• RECORDS FOR THE EXERCISE:
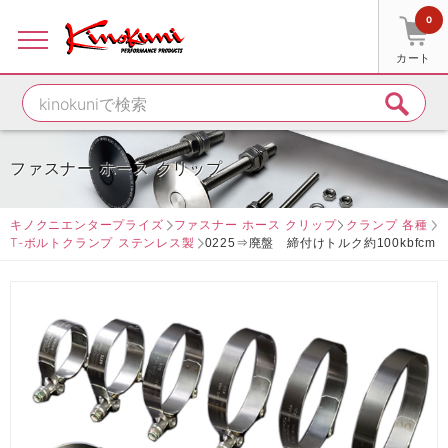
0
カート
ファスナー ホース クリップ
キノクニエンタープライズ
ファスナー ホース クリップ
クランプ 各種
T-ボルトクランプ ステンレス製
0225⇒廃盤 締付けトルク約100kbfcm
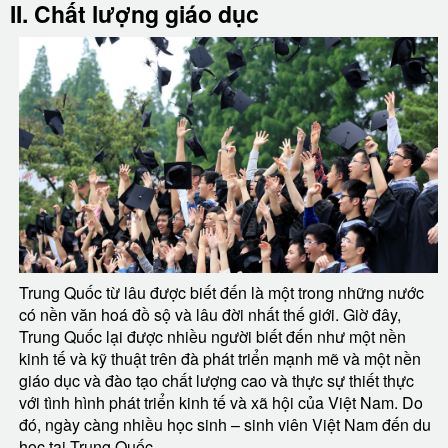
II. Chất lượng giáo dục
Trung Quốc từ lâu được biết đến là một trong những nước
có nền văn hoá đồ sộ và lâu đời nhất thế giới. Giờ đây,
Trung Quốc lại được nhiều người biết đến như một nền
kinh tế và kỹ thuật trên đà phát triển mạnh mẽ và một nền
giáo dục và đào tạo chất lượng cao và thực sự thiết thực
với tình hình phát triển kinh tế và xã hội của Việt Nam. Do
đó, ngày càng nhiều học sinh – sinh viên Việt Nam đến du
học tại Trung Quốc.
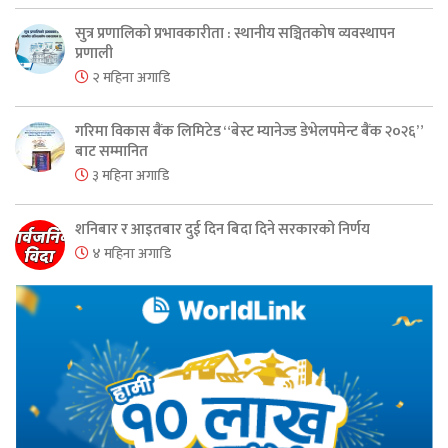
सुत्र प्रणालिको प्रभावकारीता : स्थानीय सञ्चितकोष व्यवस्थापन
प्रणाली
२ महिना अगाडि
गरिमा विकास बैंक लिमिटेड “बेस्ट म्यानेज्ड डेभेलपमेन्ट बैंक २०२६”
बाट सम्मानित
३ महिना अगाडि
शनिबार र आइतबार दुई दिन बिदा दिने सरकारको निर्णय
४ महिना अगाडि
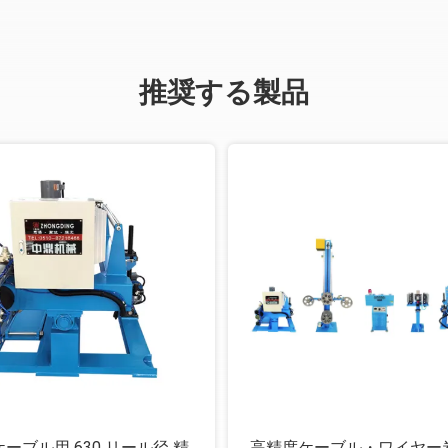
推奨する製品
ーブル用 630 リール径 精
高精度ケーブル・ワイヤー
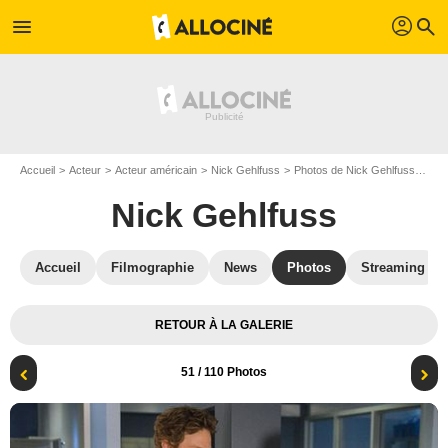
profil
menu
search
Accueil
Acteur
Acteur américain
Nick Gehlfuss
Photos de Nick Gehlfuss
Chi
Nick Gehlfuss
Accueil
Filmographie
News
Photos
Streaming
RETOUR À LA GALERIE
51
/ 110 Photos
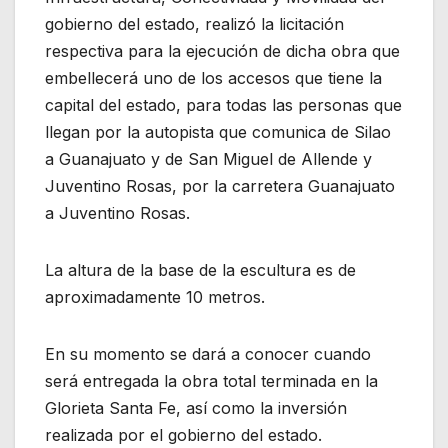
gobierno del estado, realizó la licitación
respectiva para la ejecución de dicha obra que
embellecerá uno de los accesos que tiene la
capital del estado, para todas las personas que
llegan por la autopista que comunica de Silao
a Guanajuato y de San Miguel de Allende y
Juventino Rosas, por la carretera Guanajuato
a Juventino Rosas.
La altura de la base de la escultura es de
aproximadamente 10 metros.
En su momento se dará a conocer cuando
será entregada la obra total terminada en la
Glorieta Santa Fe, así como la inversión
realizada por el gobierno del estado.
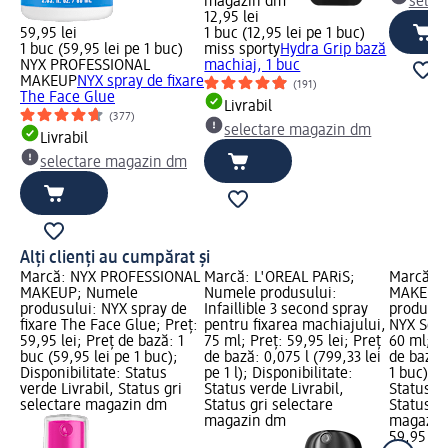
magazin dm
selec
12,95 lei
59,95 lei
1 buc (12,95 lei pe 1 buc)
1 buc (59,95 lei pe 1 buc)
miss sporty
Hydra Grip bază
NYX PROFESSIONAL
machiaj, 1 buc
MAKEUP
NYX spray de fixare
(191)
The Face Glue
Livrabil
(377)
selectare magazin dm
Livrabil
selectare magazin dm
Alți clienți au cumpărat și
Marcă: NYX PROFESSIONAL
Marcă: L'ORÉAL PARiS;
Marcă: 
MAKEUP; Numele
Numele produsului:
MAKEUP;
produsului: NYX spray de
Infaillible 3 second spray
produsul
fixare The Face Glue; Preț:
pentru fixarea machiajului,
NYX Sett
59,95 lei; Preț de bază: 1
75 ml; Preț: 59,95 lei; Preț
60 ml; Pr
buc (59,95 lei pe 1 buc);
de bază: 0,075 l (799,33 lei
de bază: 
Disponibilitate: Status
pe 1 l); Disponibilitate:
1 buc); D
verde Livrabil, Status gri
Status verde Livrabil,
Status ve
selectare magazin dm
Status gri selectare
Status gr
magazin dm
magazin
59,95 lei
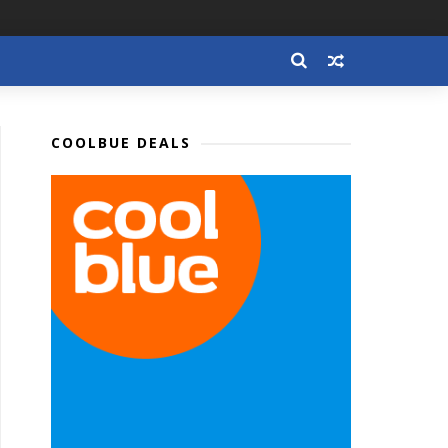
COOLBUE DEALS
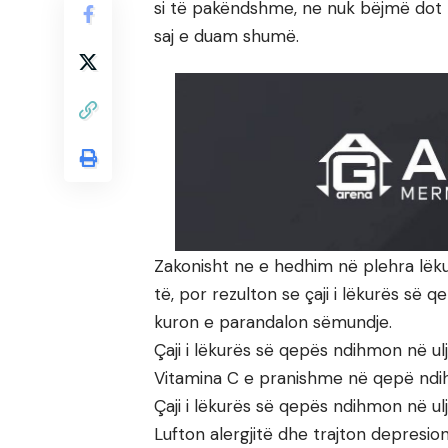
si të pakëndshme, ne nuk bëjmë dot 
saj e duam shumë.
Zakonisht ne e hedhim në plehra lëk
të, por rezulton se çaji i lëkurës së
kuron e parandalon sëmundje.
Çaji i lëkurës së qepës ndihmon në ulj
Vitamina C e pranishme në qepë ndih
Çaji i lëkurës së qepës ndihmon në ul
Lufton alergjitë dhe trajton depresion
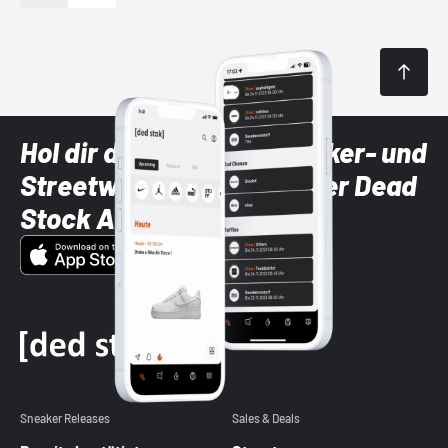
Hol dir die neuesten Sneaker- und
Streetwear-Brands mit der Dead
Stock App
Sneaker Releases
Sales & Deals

• PROBLEM STATEMENT: Keeping both end lines, retype exactly the lines from the first line of the material through the line that contains "capital del estado, para", but not the pictures.

• OUTPUT OF THE TASK:
0
カート
ファスナー ホース クリップ
キノクニエンタープライズ
ファスナー ホース クリップ
クランプ 各種
T-ボルトクランプ ステンレス製
0225⇒廃盤 締付けトルク約100kbfcm
II. Chất lượng giáo dục
Trung Quốc từ lâu được biết đến là một trong những nước
có nền văn hoá đồ sộ và lâu đời nhất thế giới. Giờ đây,
Trung Quốc lại được nhiều người biết đến như một nền
kinh tế và kỹ thuật trên đà phát triển mạnh mẽ và một nền
giáo dục và đào tạo chất lượng cao và thực sự thiết thực
với tình hình phát triển kinh tế và xã hội của Việt Nam. Do
đó, ngày càng nhiều học sinh – sinh viên Việt Nam đến du
học tại Trung Quốc.
सुत्र प्रणालिको प्रभावकारीता : स्थानीय सञ्चितकोष व्यवस्थापन
प्रणाली
२ महिना अगाडि
गरिमा विकास बैंक लिमिटेड “बेस्ट म्यानेज्ड डेभेलपमेन्ट बैंक २०२६”
बाट सम्मानित
३ महिना अगाडि
शनिबार र आइतबार दुई दिन बिदा दिने सरकारको निर्णय
४ महिना अगाडि
推奨する製品
ーブル用 630 リール径 精
高精度ケーブル・ワイヤー
profil
menu
search
Accueil
Acteur
Acteur américain
Nick Gehlfuss
Photos de Nick Gehlfuss
Chi
Nick Gehlfuss
Accueil
Filmographie
News
Photos
Streaming
RETOUR À LA GALERIE
51
/ 110 Photos
gobierno del estado, realizó la licitación
respectiva para la ejecución de dicha obra que
embellecerá uno de los accesos que tiene la
capital del estado, para todas las personas que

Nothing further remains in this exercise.